▶ [Exercise instructions] Exact copy, pictures excluded: write out every line below.

Data records START

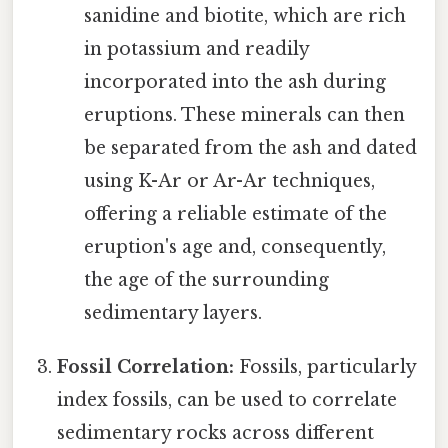
sanidine and biotite, which are rich
in potassium and readily
incorporated into the ash during
eruptions. These minerals can then
be separated from the ash and dated
using K-Ar or Ar-Ar techniques,
offering a reliable estimate of the
eruption's age and, consequently,
the age of the surrounding
sedimentary layers.
Fossil Correlation:
Fossils, particularly
index fossils, can be used to correlate
sedimentary rocks across different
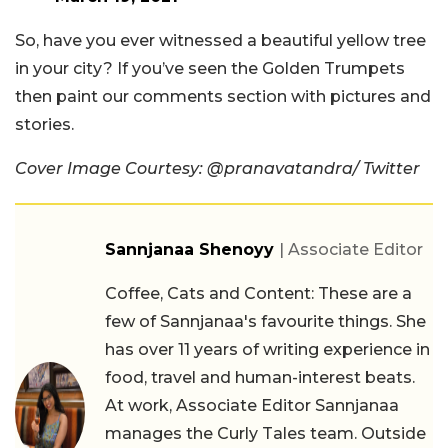
So, have you ever witnessed a beautiful yellow tree
in your city? If you’ve seen the Golden Trumpets
then paint our comments section with pictures and
stories.
Cover Image Courtesy:
@pranavatandra/ Twitter
Sannjanaa Shenoyy
| Associate Editor
Coffee, Cats and Content: These are a
few of Sannjanaa's favourite things. She
has over 11 years of writing experience in
food, travel and human-interest beats.
At work, Associate Editor Sannjanaa
manages the Curly Tales team. Outside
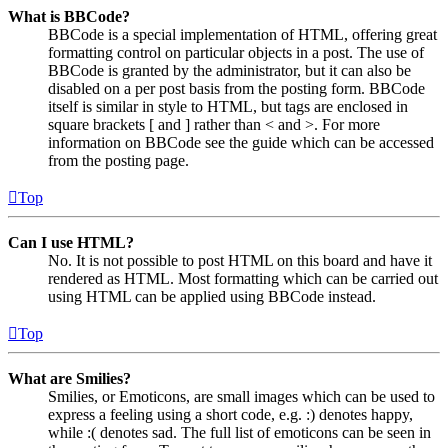
What is BBCode?
BBCode is a special implementation of HTML, offering great
formatting control on particular objects in a post. The use of
BBCode is granted by the administrator, but it can also be
disabled on a per post basis from the posting form. BBCode
itself is similar in style to HTML, but tags are enclosed in
square brackets [ and ] rather than < and >. For more
information on BBCode see the guide which can be accessed
from the posting page.
Top
Can I use HTML?
No. It is not possible to post HTML on this board and have it
rendered as HTML. Most formatting which can be carried out
using HTML can be applied using BBCode instead.
Top
What are Smilies?
Smilies, or Emoticons, are small images which can be used to
express a feeling using a short code, e.g. :) denotes happy,
while :( denotes sad. The full list of emoticons can be seen in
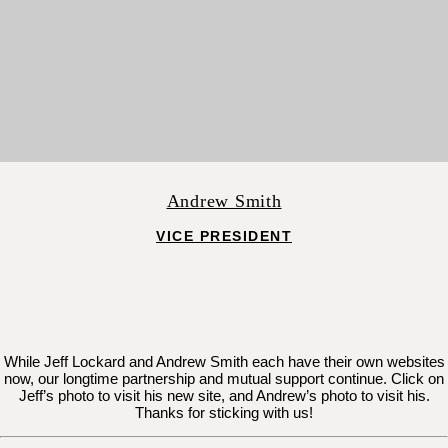
Andrew Smith
VICE PRESIDENT
While Jeff Lockard and Andrew Smith each have their own websites
now, our longtime partnership and mutual support continue. Click on
Jeff’s photo to visit his new site, and Andrew’s photo to visit his.
Thanks for sticking with us!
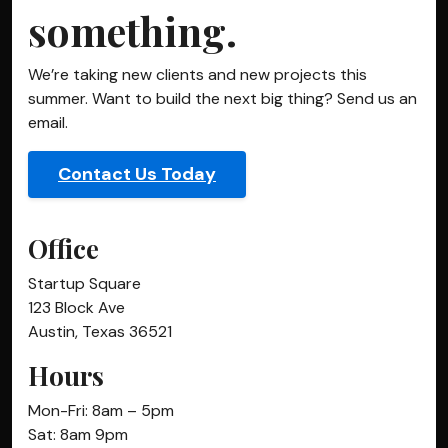
something.
We’re taking new clients and new projects this
summer. Want to build the next big thing? Send us an
email.
Contact Us Today
Office
Startup Square
123 Block Ave
Austin, Texas 36521
Hours
Mon-Fri: 8am – 5pm
Sat: 8am 9pm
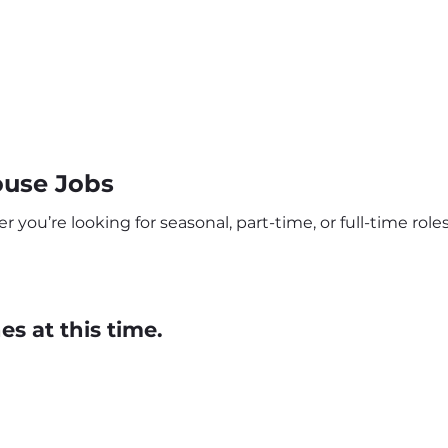
use Jobs
ou’re looking for seasonal, part-time, or full-time roles,
s at this time.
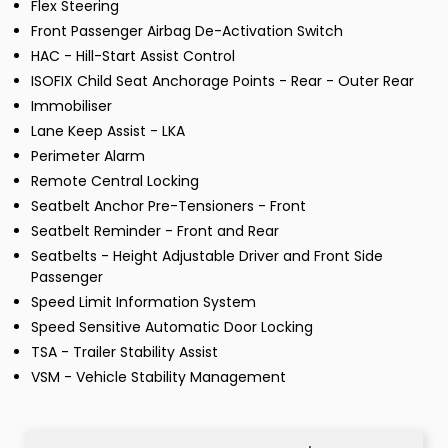
Flex Steering
Front Passenger Airbag De-Activation Switch
HAC - Hill-Start Assist Control
ISOFIX Child Seat Anchorage Points - Rear - Outer Rear
Immobiliser
Lane Keep Assist - LKA
Perimeter Alarm
Remote Central Locking
Seatbelt Anchor Pre-Tensioners - Front
Seatbelt Reminder - Front and Rear
Seatbelts - Height Adjustable Driver and Front Side
Passenger
Speed Limit Information System
Speed Sensitive Automatic Door Locking
TSA - Trailer Stability Assist
VSM - Vehicle Stability Management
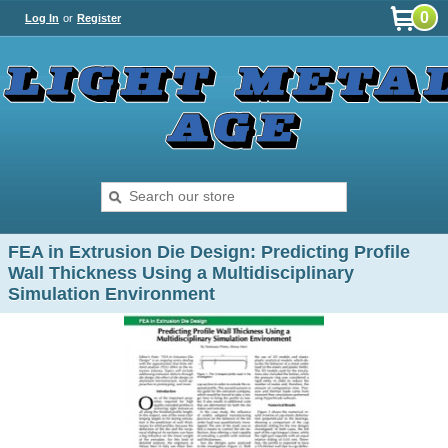
0
Log In
or
Register
FEA in Extrusion Die Design: Predicting Profile
Wall Thickness Using a Multidisciplinary
Simulation Environment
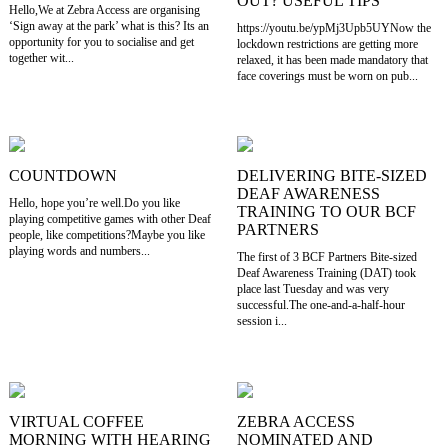
OUT? USEFUL TIPS
Hello,We at Zebra Access are organising
‘Sign away at the park’ what is this? Its an
https://youtu.be/ypMj3Upb5UYNow the
opportunity for you to socialise and get
lockdown restrictions are getting more
together wit...
relaxed, it has been made mandatory that
face coverings must be worn on pub...
COUNTDOWN
DELIVERING BITE-SIZED
DEAF AWARENESS
Hello, hope you’re well.Do you like
TRAINING TO OUR BCF
playing competitive games with other Deaf
PARTNERS
people, like competitions?Maybe you like
playing words and numbers...
The first of 3 BCF Partners Bite-sized
Deaf Awareness Training (DAT) took
place last Tuesday and was very
successful.The one-and-a-half-hour
session i...
VIRTUAL COFFEE
ZEBRA ACCESS
MORNING WITH HEARING
NOMINATED AND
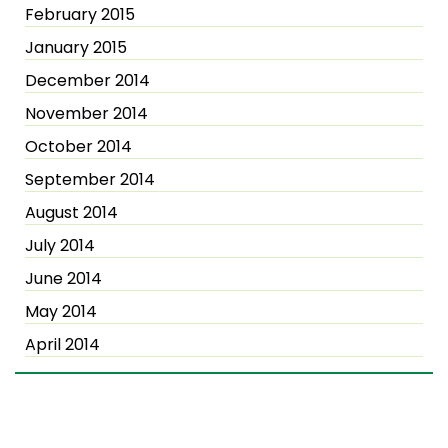
February 2015
January 2015
December 2014
November 2014
October 2014
September 2014
August 2014
July 2014
June 2014
May 2014
April 2014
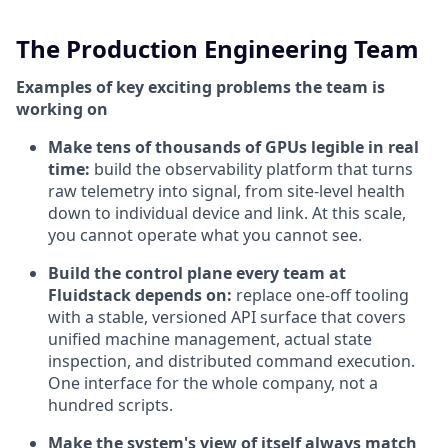
The Production Engineering Team
Examples of key exciting problems the team is
working on
Make tens of thousands of GPUs legible in real
time:
build the observability platform that turns
raw telemetry into signal, from site-level health
down to individual device and link. At this scale,
you cannot operate what you cannot see.
Build the control plane every team at
Fluidstack depends on:
replace one-off tooling
with a stable, versioned API surface that covers
unified machine management, actual state
inspection, and distributed command execution.
One interface for the whole company, not a
hundred scripts.
Make the system's view of itself always match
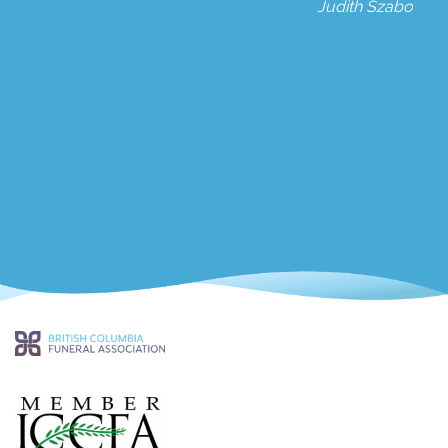
Judith Szabo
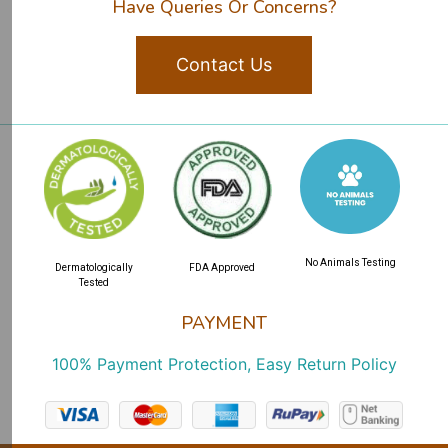
Have Queries Or Concerns?
Contact Us
No Animals Testing
Dermatologically
FDA Approved
Tested
PAYMENT
100% Payment Protection, Easy Return Policy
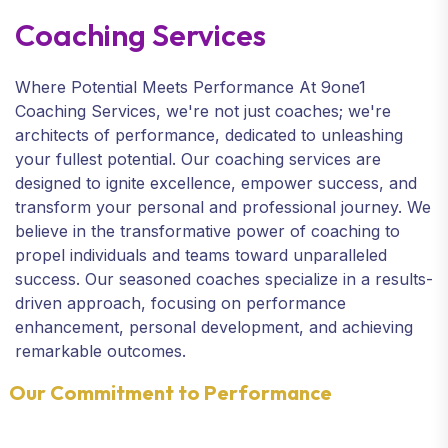
Coaching Services
Where Potential Meets Performance At 9one1
Coaching Services, we're not just coaches; we're
architects of performance, dedicated to unleashing
your fullest potential. Our coaching services are
designed to ignite excellence, empower success, and
transform your personal and professional journey. We
believe in the transformative power of coaching to
propel individuals and teams toward unparalleled
success. Our seasoned coaches specialize in a results-
driven approach, focusing on performance
enhancement, personal development, and achieving
remarkable outcomes.
Our Commitment to Performance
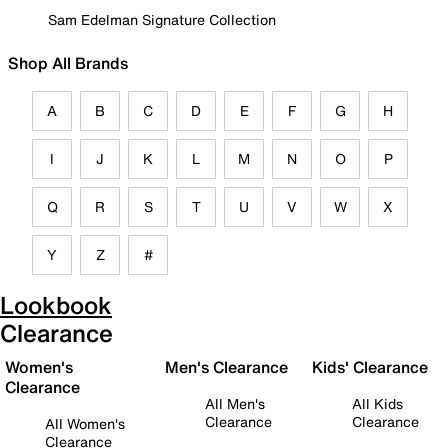
Sam Edelman Signature Collection
Shop All Brands
A
B
C
D
E
F
G
H
I
J
K
L
M
N
O
P
Q
R
S
T
U
V
W
X
Y
Z
#
Lookbook
Clearance
Women's
Men's Clearance
Kids' Clearance
Clearance
All Men's
All Kids
Clearance
Clearance
All Women's
Clearance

Data records END

▶ [Result of this exercise]
sanidine and biotite, which are rich
in potassium and readily
incorporated into the ash during
eruptions. These minerals can then
be separated from the ash and dated
using K-Ar or Ar-Ar techniques,
offering a reliable estimate of the
eruption's age and, consequently,
the age of the surrounding
sedimentary layers.
Fossil Correlation:
Fossils, particularly
index fossils, can be used to correlate
sedimentary rocks across different
So, have you ever witnessed a beautiful yellow tree
in your city? If you’ve seen the Golden Trumpets
then paint our comments section with pictures and
stories.
Cover Image Courtesy:
@pranavatandra/ Twitter
Sannjanaa Shenoyy
| Associate Editor
Coffee, Cats and Content: These are a
few of Sannjanaa's favourite things. She
has over 11 years of writing experience in
food, travel and human-interest beats.
At work, Associate Editor Sannjanaa
manages the Curly Tales team. Outside
What is BBCode?
BBCode is a special implementation of HTML, offering great
formatting control on particular objects in a post. The use of
BBCode is granted by the administrator, but it can also be
disabled on a per post basis from the posting form. BBCode
itself is similar in style to HTML, but tags are enclosed in
square brackets [ and ] rather than < and >. For more
information on BBCode see the guide which can be accessed
from the posting page.
Top
Can I use HTML?
No. It is not possible to post HTML on this board and have it
rendered as HTML. Most formatting which can be carried out
using HTML can be applied using BBCode instead.
Top
What are Smilies?
Smilies, or Emoticons, are small images which can be used to
express a feeling using a short code, e.g. :) denotes happy,
while :( denotes sad. The full list of emoticons can be seen in
Andrew Smith
VICE PRESIDENT
While Jeff Lockard and Andrew Smith each have their own websites
now, our longtime partnership and mutual support continue. Click on
Jeff’s photo to visit his new site, and Andrew’s photo to visit his.
Thanks for sticking with us!
something.
We’re taking new clients and new projects this
summer. Want to build the next big thing? Send us an
email.
Contact Us Today
Office
Startup Square
123 Block Ave
Austin, Texas 36521
Hours
Mon-Fri: 8am – 5pm
Sat: 8am 9pm
use Jobs
ou’re looking for seasonal, part-time, or full-time roles,
s at this time.
Flex Steering
Front Passenger Airbag De-Activation Switch
HAC - Hill-Start Assist Control
ISOFIX Child Seat Anchorage Points - Rear - Outer Rear
Immobiliser
Lane Keep Assist - LKA
Perimeter Alarm
Remote Central Locking
Seatbelt Anchor Pre-Tensioners - Front
Seatbelt Reminder - Front and Rear
Seatbelts - Height Adjustable Driver and Front Side
Passenger
Speed Limit Information System
Speed Sensitive Automatic Door Locking
TSA - Trailer Stability Assist
VSM - Vehicle Stability Management
0
Log In
or
Register
FEA in Extrusion Die Design: Predicting Profile
Wall Thickness Using a Multidisciplinary
Simulation Environment
OUT? USEFUL TIPS
Hello,We at Zebra Access are organising
‘Sign away at the park’ what is this? Its an
https://youtu.be/ypMj3Upb5UYNow the
opportunity for you to socialise and get
lockdown restrictions are getting more
together wit...
relaxed, it has been made mandatory that
face coverings must be worn on pub...
COUNTDOWN
DELIVERING BITE-SIZED
DEAF AWARENESS
Hello, hope you’re well.Do you like
TRAINING TO OUR BCF
playing competitive games with other Deaf
PARTNERS
people, like competitions?Maybe you like
playing words and numbers...
The first of 3 BCF Partners Bite-sized
Deaf Awareness Training (DAT) took
place last Tuesday and was very
successful.The one-and-a-half-hour
session i...
VIRTUAL COFFEE
ZEBRA ACCESS
MORNING WITH HEARING
NOMINATED AND
February 2015
January 2015
December 2014
November 2014
October 2014
September 2014
August 2014
July 2014
June 2014
May 2014
April 2014
The Production Engineering Team
Examples of key exciting problems the team is
working on
Make tens of thousands of GPUs legible in real
time:
build the observability platform that turns
raw telemetry into signal, from site-level health
down to individual device and link. At this scale,
you cannot operate what you cannot see.
Build the control plane every team at
Fluidstack depends on:
replace one-off tooling
with a stable, versioned API surface that covers
unified machine management, actual state
inspection, and distributed command execution.
One interface for the whole company, not a
hundred scripts.
Make the system's view of itself always match
Judith Szabo
Have Queries Or Concerns?
Contact Us
No Animals Testing
Dermatologically
FDA Approved
Tested
PAYMENT
100% Payment Protection, Easy Return Policy
Coaching Services
Where Potential Meets Performance At 9one1
Coaching Services, we're not just coaches; we're
architects of performance, dedicated to unleashing
your fullest potential. Our coaching services are
designed to ignite excellence, empower success, and
transform your personal and professional journey. We
believe in the transformative power of coaching to
propel individuals and teams toward unparalleled
success. Our seasoned coaches specialize in a results-
driven approach, focusing on performance
enhancement, personal development, and achieving
remarkable outcomes.
Our Commitment to Performance
Sam Edelman Signature Collection
Shop All Brands
A
B
C
D
E
F
G
H
I
J
K
L
M
N
O
P
Q
R
S
T
U
V
W
X
Y
Z
#
Lookbook
Clearance
Women's
Men's Clearance
Kids' Clearance
Clearance
All Men's
All Kids
Clearance
Clearance
All Women's
Clearance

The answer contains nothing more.